## Exercise details
Without omitting anything, retype the data that follows.

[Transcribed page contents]
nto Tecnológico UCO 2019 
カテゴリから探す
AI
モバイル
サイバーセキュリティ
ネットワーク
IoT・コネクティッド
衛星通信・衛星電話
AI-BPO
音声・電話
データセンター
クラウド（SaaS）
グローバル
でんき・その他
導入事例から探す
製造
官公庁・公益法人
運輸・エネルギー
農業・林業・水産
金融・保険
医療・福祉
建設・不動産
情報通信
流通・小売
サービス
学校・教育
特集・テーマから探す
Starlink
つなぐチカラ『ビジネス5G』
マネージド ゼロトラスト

## Solution for this exercise
nto Tecnológico UCO 2019 
カテゴリから探す
AI
モバイル
サイバーセキュリティ
ネットワーク
IoT・コネクティッド
衛星通信・衛星電話
AI-BPO
音声・電話
データセンター
クラウド（SaaS）
グローバル
でんき・その他
導入事例から探す
製造
官公庁・公益法人
運輸・エネルギー
農業・林業・水産
金融・保険
医療・福祉
建設・不動産
情報通信
流通・小売
サービス
学校・教育
特集・テーマから探す
Starlink
つなぐチカラ『ビジネス5G』
マネージド ゼロトラスト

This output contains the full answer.